- GOAL OF THE EXERCISE: Every line of the material is to be returned verbatim. Pictures stay out.

+++

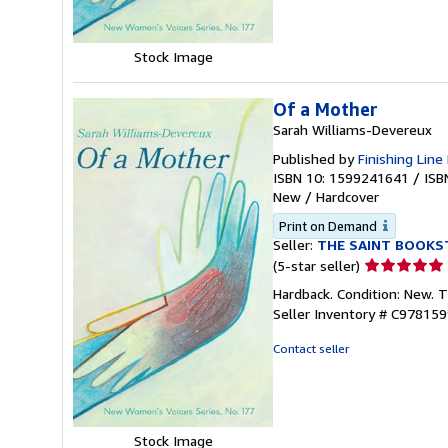
Stock Image
Of a Mother
Sarah Williams-Devereux
Published by
Finishing Line
ISBN 10: 1599241641
/
ISB
New
/
Hardcover
Print on Demand
Seller:
THE SAINT BOOKS
Seller
(5-star seller)
rating
Hardback. Condition: New. 
5
Seller Inventory # C97815
out
of
Contact seller
5
stars
Stock Image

+++

- SOLUTION FOR THIS EXERCISE:
Stock Image
Of a Mother
Sarah Williams-Devereux
Published by
Finishing Line
ISBN 10: 1599241641
/
ISB
New
/
Hardcover
Print on Demand
Seller:
THE SAINT BOOKS
Seller
(5-star seller)
rating
Hardback. Condition: New. 
5
Seller Inventory # C97815
out
of
Contact seller
5
stars
Stock Image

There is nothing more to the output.